Establishes the Crash Prevention Enterprise, an entity aimed at funding projects that reduce collisions between motor vehicles and vulnerable road users, as well as wildlife-vehicle collisions.
Funds the enterprise through a Crash Prevention Fee added to automobile insurance policies.
Seeks to lower automobile insurance costs by improving road safety and reducing high-risk incidents.
Key Provisions
Creation of the Crash Prevention Enterprise
Operates as a state enterprise to oversee funding and grants for crash prevention projects.
Can accept gifts, grants, donations, and loans to fund safety projects.
Governed by a Board, which sets rules, criteria, and funding processes.
Crash Prevention Fee (Funding Mechanism)
Fee charged per auto insurance policy starting January 1, 2026.
Maximum fee schedule:
$1.75 per policy (January–June 2026)
$3.50 per policy (July 2026–June 2027)
Adjusted annually for inflation starting July 2027.
Insurance companies must collect and forward the fee to the enterprise.
Penalty for non-payment: Insurers failing to collect or pay the fee may face civil penalties up to 120% of the amount due.
Use of Funds
80% allocated to grants for projects reducing collisions involving motor vehicles and vulnerable road users (e.g., pedestrians, cyclists).
20% allocated to wildlife-vehicle collision reduction projects.
Funds can be used for projects on high-risk or high-injury road networks and wildlife migration corridors.

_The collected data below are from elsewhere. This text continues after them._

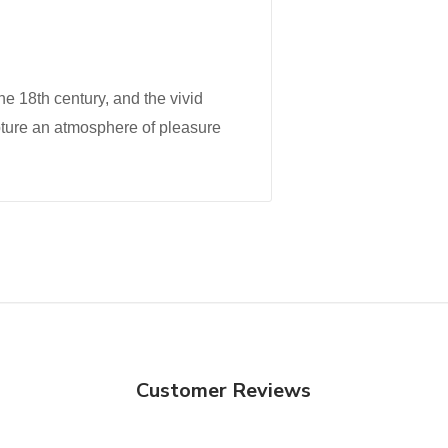
the 18th century, and the vivid
pture an atmosphere of pleasure
Customer Reviews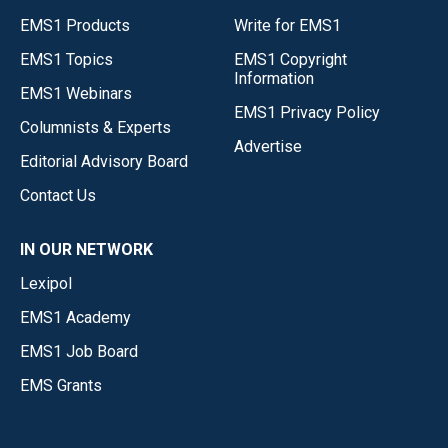
EMS1 Products
Write for EMS1
EMS1 Topics
EMS1 Copyright
Information
EMS1 Webinars
EMS1 Privacy Policy
Columnists & Experts
Advertise
Editorial Advisory Board
Contact Us
IN OUR NETWORK
Lexipol
EMS1 Academy
EMS1 Job Board
EMS Grants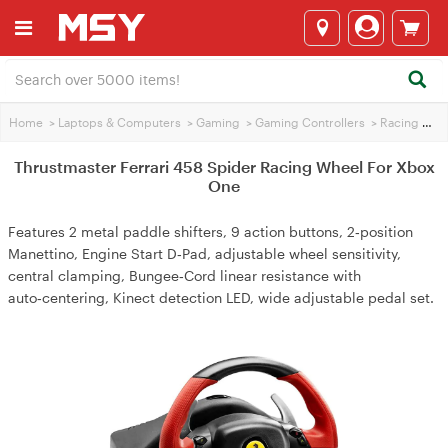
Home
>
Laptops & Computers
>
Gaming
>
Gaming Controllers
>
Racing Wheels
Thrustmaster Ferrari 458 Spider Racing Wheel For Xbox
One
Features 2 metal paddle shifters, 9 action buttons, 2‑position
Manettino, Engine Start D‑Pad, adjustable wheel sensitivity,
central clamping, Bungee‑Cord linear resistance with
auto‑centering, Kinect detection LED, wide adjustable pedal set.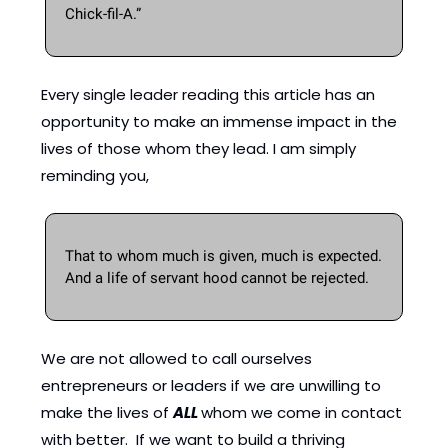
Chick-fil-A.”
Every single leader reading this article has an 
opportunity to make an immense impact in the 
lives of those whom they lead. I am simply 
reminding you, 
That to whom much is given, much is expected.  
And a life of servant hood cannot be rejected. 
We are not allowed to call ourselves 
entrepreneurs or leaders if we are unwilling to 
make the lives of 
ALL 
whom we come in contact 
with better.  If we want to build a thriving 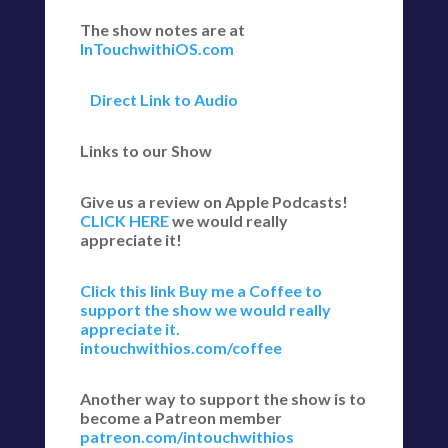
The show notes are at
InTouchwithiOS.com
Direct Link to Audio
Links to our Show
Give us a review on Apple Podcasts!
CLICK HERE
we would really
appreciate it!
Click this link Buy me a Coffee to
support the show we would really
appreciate it.
intouchwithios.com/coffee
Another way to support the show is to
become a Patreon member
patreon.com/intouchwithios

Grant Distribution & Project Selection
Grants awarded based on expected effectiveness in reducing crashes and insurance policy costs.
Priority given to projects on high-risk networks or alternative routes for non-motor vehicle travelers.
Funding distribution aims to reflect regional revenue contributions from fee collections
Transparency & Accountability
10-year plan published by June 1, 2026 outlining strategy and funding estimates.
Public dashboard tracking project progress, funding, and expenditures.
Annual reports to legislature and public on enterprise activities.
Subject to Open Meetings and Public Records Laws.
Enforcement & Compliance
The Colorado Division of Insurance will ensure insurers collect and remit the fee.
Non-compliance results in civil penalties and potential enforcement actions.
Impact of the Bill
Financial Impact: Expected to raise up to $100 million over five years to fund crash prevention initiatives.
Road Safety Benefits: Aims to reduce collisions, protect vulnerable road users, and lower auto insurance costs.
Wildlife Protection: Supports infrastructure to prevent wildlife-vehicle collisions.
This bill establishes a dedicated funding source to improve road safety, with insurers facilitating fee collection and grant funding directed at high-impact projects.
Summary
Section 1 of the bill creates the crash prevention enterprise
(enterprise) in the department of transportation (CDOT) for the purpose of lowering automobile insurance costs by providing funding for transportation system infrastructure improvements and other data-driven strategies that reduce the number of collisions that involve a motor vehicle, particularly collisions between a motor vehicle and a vulnerable road user or wildlife (eligible projects). Beginning January 1, 2026, the enterprise is authorized to impose a crash prevention fee (fee) of up to a specified maximum amount on the policyholder of each automobile insurance policy issued in the state on a per-policy basis. Each insurer that issues an automobile insurance policy must collect the fee from the policyholder and pay the fee to the enterprise.
The specified maximum amount of the fee adjusts annually on July
1, 2027, and on each July 1 thereafter for inflation, as measured by the rolling 5-year average of the national highway construction cost index published by the federal highway administration in the United States department of transportation. Fee revenue is credited to a newly created crash prevention enterprise fund (fund) and continuously appropriated to the enterprise.
The enterprise is authorized to expend 80% of its available
revenue to issue grants to eligible entities, which are local governments, state or federally recognized tribal entities, public entities that are not part of the state, and private entities, for eligible projects that reduce motor vehicle collisions with vulnerable road users, as defined by the bill, and 20% of its available revenue to fund eligible projects that reduce motor vehicle collisions with wildlife. Section 2 authorizes the division of insurance in the department of
regulatory agencies, upon receiving notice from the enterprise of an insurer's failure to collect the fee from its automobile insurance policyholders and pay the fee to the enterprise, to institute an enforcement proceeding and seek specified civil penalties from the insurer.